Friday, December 01, 2006

And the crapping continues...

I'm shedding my uterine lining (the endometrium). And according to evolutionary psych, I'm suppose to exude sexual signals during my most fertile period? "Hello, have anyone out there received my signals?" *wave* -maybe there is poor reception in campus. Nah. I think Darwin forgot abt the existence of exams which have the impact of draining beauty out of even the most sensual gal, say Miss World? Not to mention Miss Tng here. (That is provided Miss World has the brains to tk exams- I'm digressing.)

I'm happy without eyebags and breakouts, forget abt feeling attractive.

I'm losing my stamina in studying. So it's only after my 1st paper, wat am I toking? Well, I hate running which account for my terrible stamina. I guess it has now become a trait which transcends across all domains. Great, I have a consistent personality! The institution should take into account of those with poor stamina, having too many papers over a long period is blatant discrimination! Gosh, I'm being discriminated.
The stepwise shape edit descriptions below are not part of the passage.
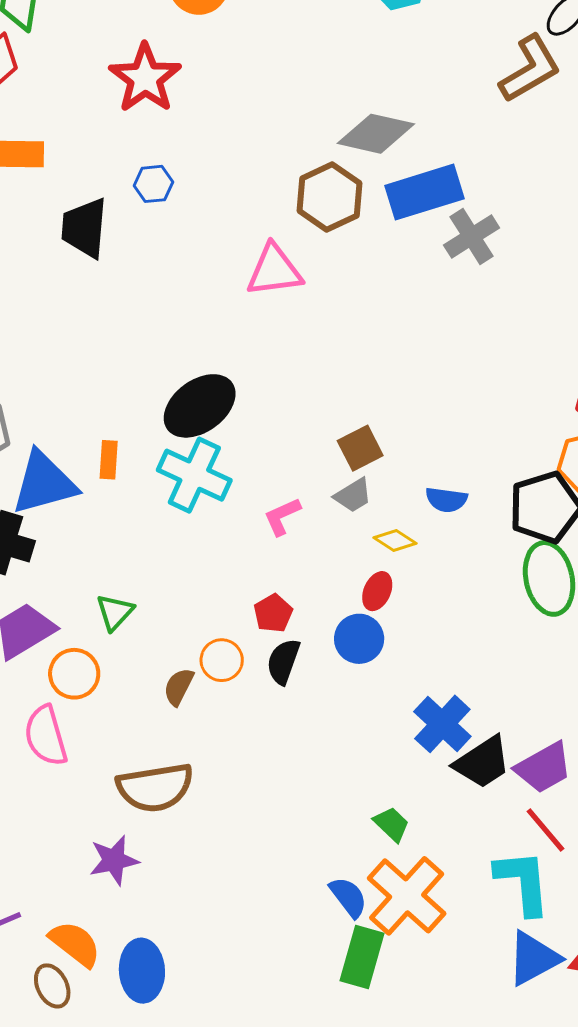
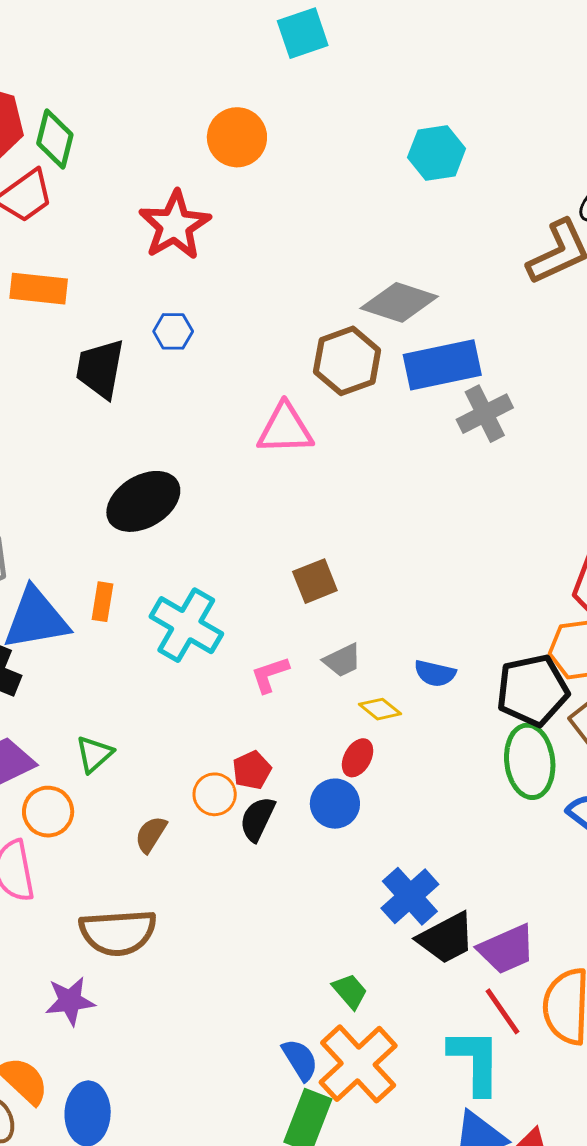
black ellipse: (200, 406) -> (143, 501), moved
brown square: (360, 448) -> (315, 581), moved
orange circle: (222, 660) -> (215, 794), moved

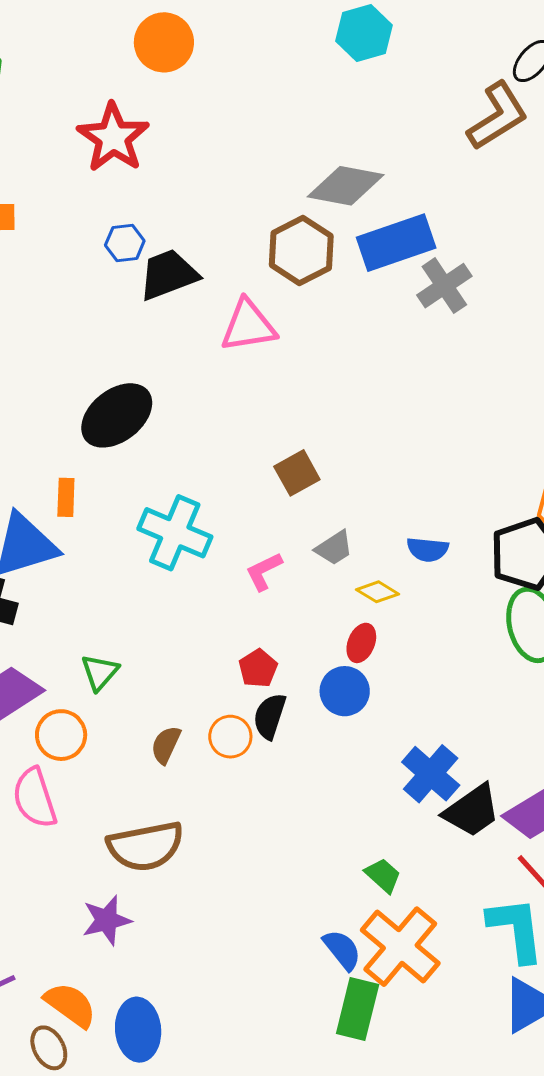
black trapezoid: (100, 369) -> (168, 275), moved, turned 66
orange rectangle: (102, 602) -> (66, 497), moved
orange circle: (215, 794) -> (230, 737), moved

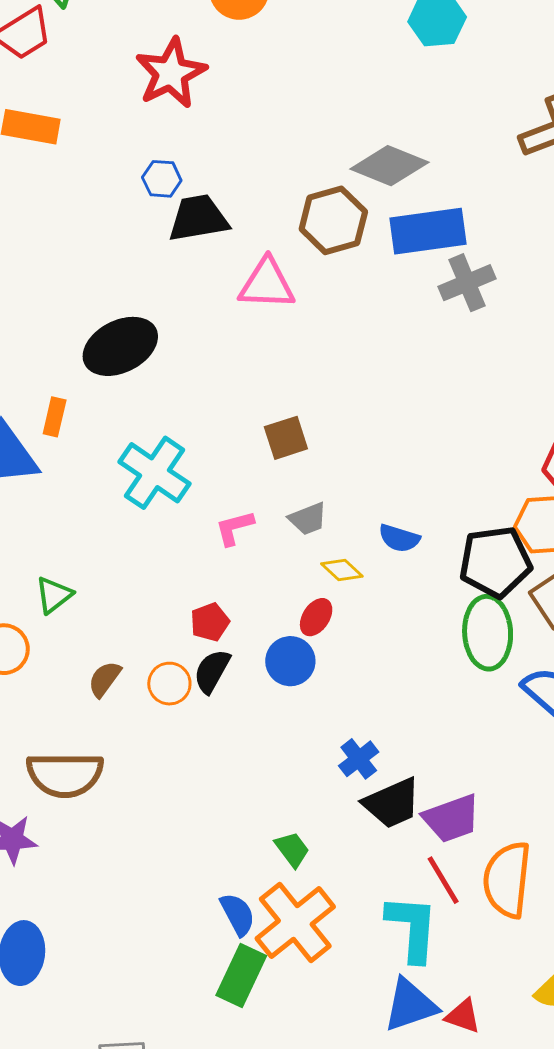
blue cross: (431, 774) -> (359, 759), size x0.7

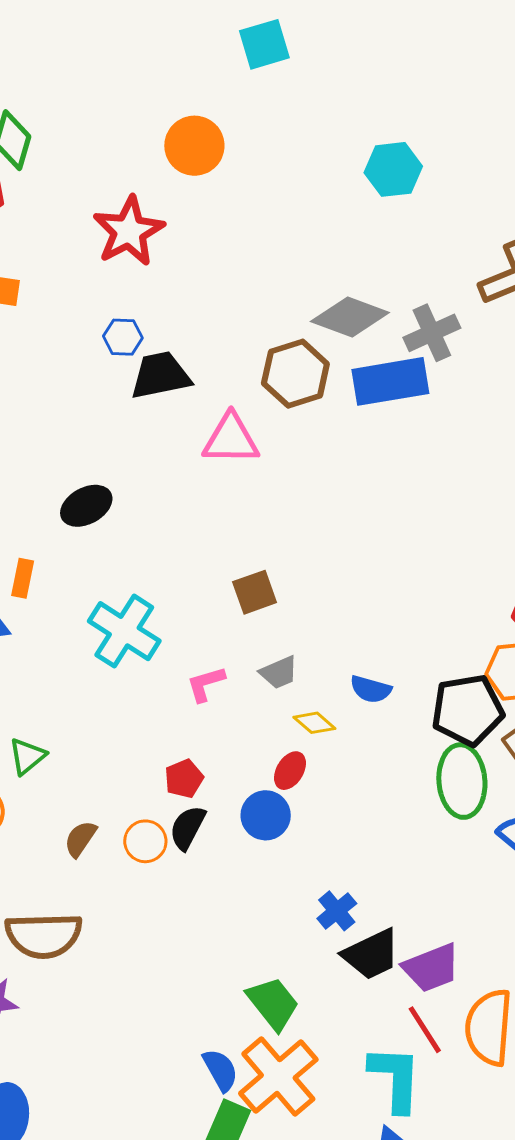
gray cross: (467, 283) -> (432, 333), moved
black ellipse: (120, 346) -> (86, 506), size x0.7
green trapezoid: (292, 849) -> (273, 1003), size x1.5

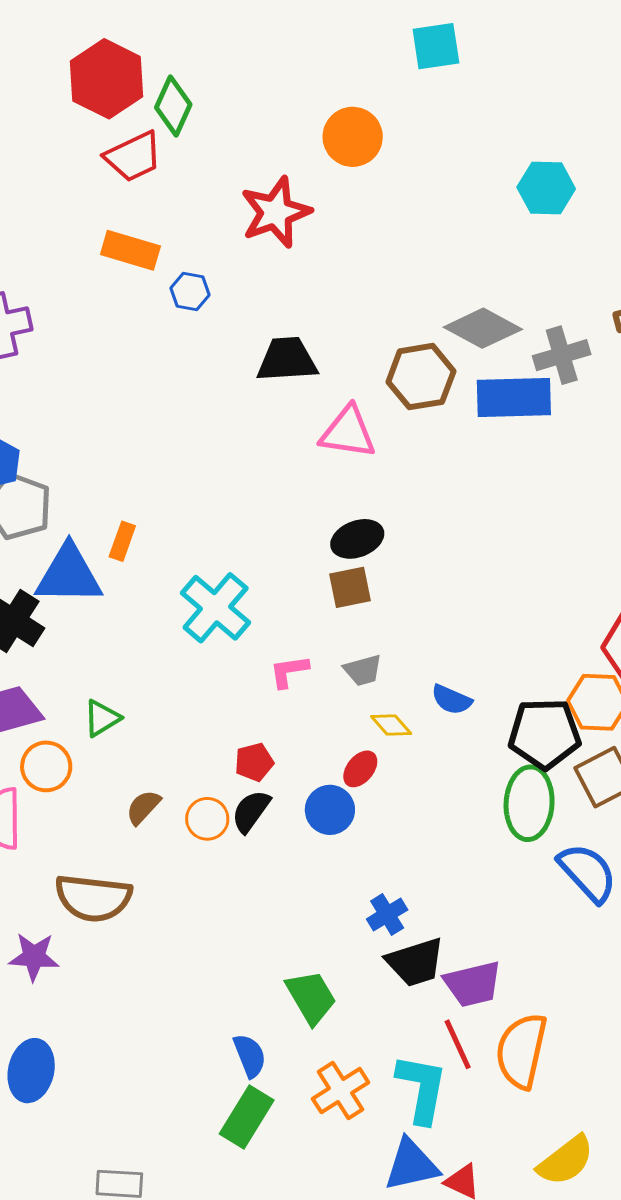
blue hexagon: (123, 337) -> (190, 291), moved
black ellipse: (86, 506) -> (357, 539), moved
orange cross: (278, 1076) -> (341, 1091), moved, size x0.7

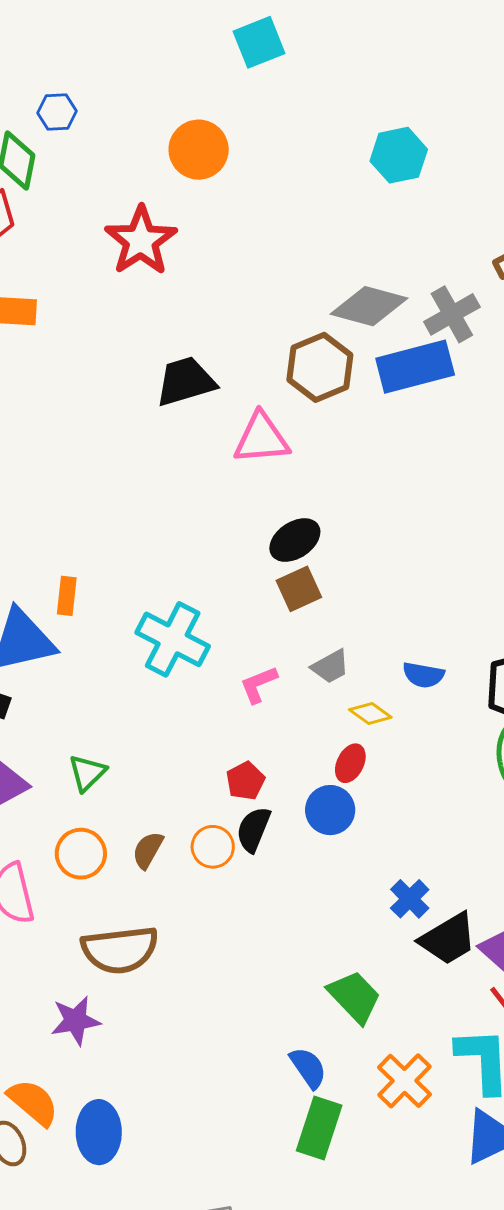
blue hexagon: (190, 291) -> (57, 112), moved
orange circle: (46, 766) -> (81, 854), moved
Will I die if I do badly for exams? I guess not. My life ain't tat breakable, it takes alot more than afew papers & decimals. Maybe I'll fall into depression, then I'll declare war against all who do better. And I'll threaten to turn schizophrenic if I become unemployed, then maybe the institute of mental health will provide me with free accommodation and meals. There, I've solved the adaptive problem of survival.

Tmr I'm taking the paper on counselling. But judging frm my entry, I think I jolly well need some counselling.